When it comes to the server-side of things, things get crazier. Imagine Google's and Microsoft's server farms. Don't forget about various streaming sites' ever-growing library. Having multiple petabyte hard disk drives that occupy less space than traditional terabyte drives would really be advantageous, in terms of power consumption and physical storage requirements.
A petabyte hard disk drive: What the future holds
Eventually, glass could become a vital component in the world's first petabyte hard disk drive. This undertaking is obviously being done to satisfy our thirst for larger options when it comes to data storage. Even storage manufacturers worldwide have the same thoughts about the matter.
Five years from now, IDC foresees that we will produce 175 zettabytes (ZB) of data. Primarily, this is due to the increase in the demand for high resolution video and continuously growing IoT networks. We might even reach the astounding trillion terabyte mark by the end of this decade. Take note that one ZB is equal to one billion TB.
Microsoft's Project Silica was the first that brought optical data storage into the spotlight. Microsoft's researchers were able to pack 75.6TB of data onto a single piece of fused silica that is about the size of a 2.5-inch hard disk drive. If this doesn't sound like much of an achievement, today's largest hard disk drives top out at around 20TB and have sizes that are much larger than the standard 3.5-inch form factor.
Seagate CTO John Morris has confirmed that its R&D department is currently working on using glass as a means for storing data. He goes further by saying, "The challenge is to develop systems that can read and write with reasonable throughput."
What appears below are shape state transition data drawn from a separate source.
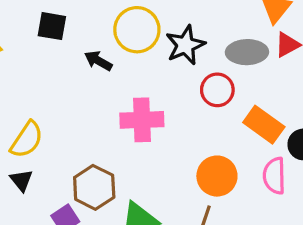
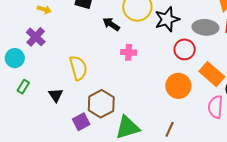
pink cross: (142, 120) -> (129, 52), moved, size x0.6
yellow semicircle: (27, 140) -> (78, 68), moved, turned -55
orange circle: (217, 176) -> (178, 86), moved

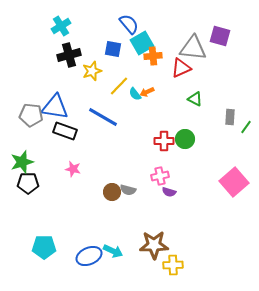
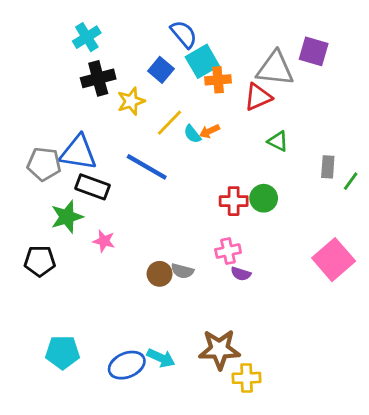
blue square: (113, 49) -> (161, 70), turned 30
green star: (22, 162) -> (67, 217), moved

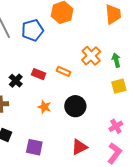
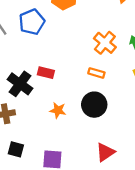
orange rectangle: (63, 71) -> (96, 73), moved
black cross: (16, 81) -> (20, 84), size x1.5

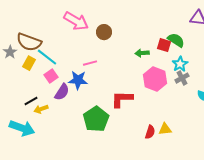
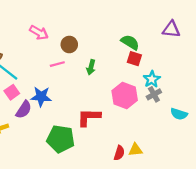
pink arrow: (76, 21) -> (39, 33), size x0.7
green semicircle: (176, 40) -> (130, 42), moved
green arrow: (142, 53) -> (91, 67), moved, turned -72
pink line: (90, 63) -> (57, 64), moved
green pentagon: (96, 119) -> (61, 139), turned -30

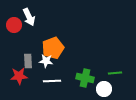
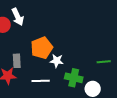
white star: (46, 61) -> (57, 61), moved
green line: (115, 73) -> (104, 62), moved

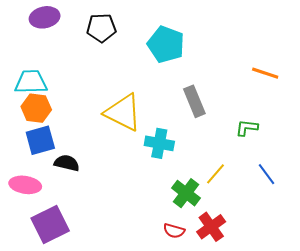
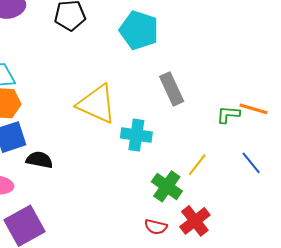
orange line: (265, 73) -> (253, 109), moved

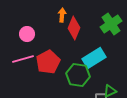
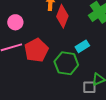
cyan rectangle: (94, 58) -> (82, 46), size x0.6

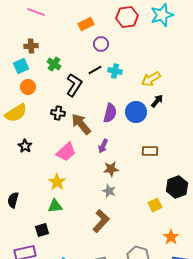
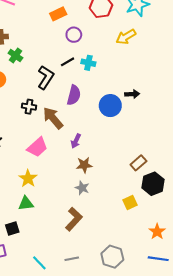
green cross: (54, 64) -> (15, 56), moved
yellow arrow: (151, 79) -> (126, 37), moved
black arrow: (157, 101) -> (132, 94), turned 48
purple semicircle: (110, 113) -> (74, 95), moved
brown rectangle: (150, 151) -> (138, 163), moved, turned -42
orange star: (171, 237) -> (157, 232), moved

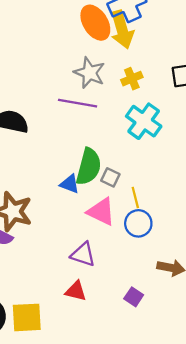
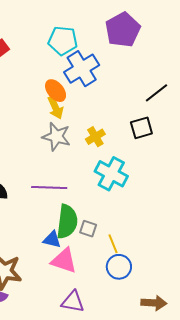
orange ellipse: (95, 23) -> (56, 91), size x0.7
yellow arrow: (122, 30) -> (55, 108), moved, size x0.7
purple line: (78, 103) -> (49, 188), moved
pink triangle: (101, 212) -> (64, 261), moved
Hold your horses though. At its infancy, petabyte hard disk drives still have pressing issues to address first. Currently, a glass-based storage medium is read-only. We can't rewrite data onto it yet but it's perfect for Write-Once, Read-Many (WORM) scenarios.
Another caveat is there won't be any ISP that would offer a terabit connection in the next few decades. Therefore, backing up one of these petabyte hard disk drives to a cloud storage provider could really take long, like an entire lifetime perhaps.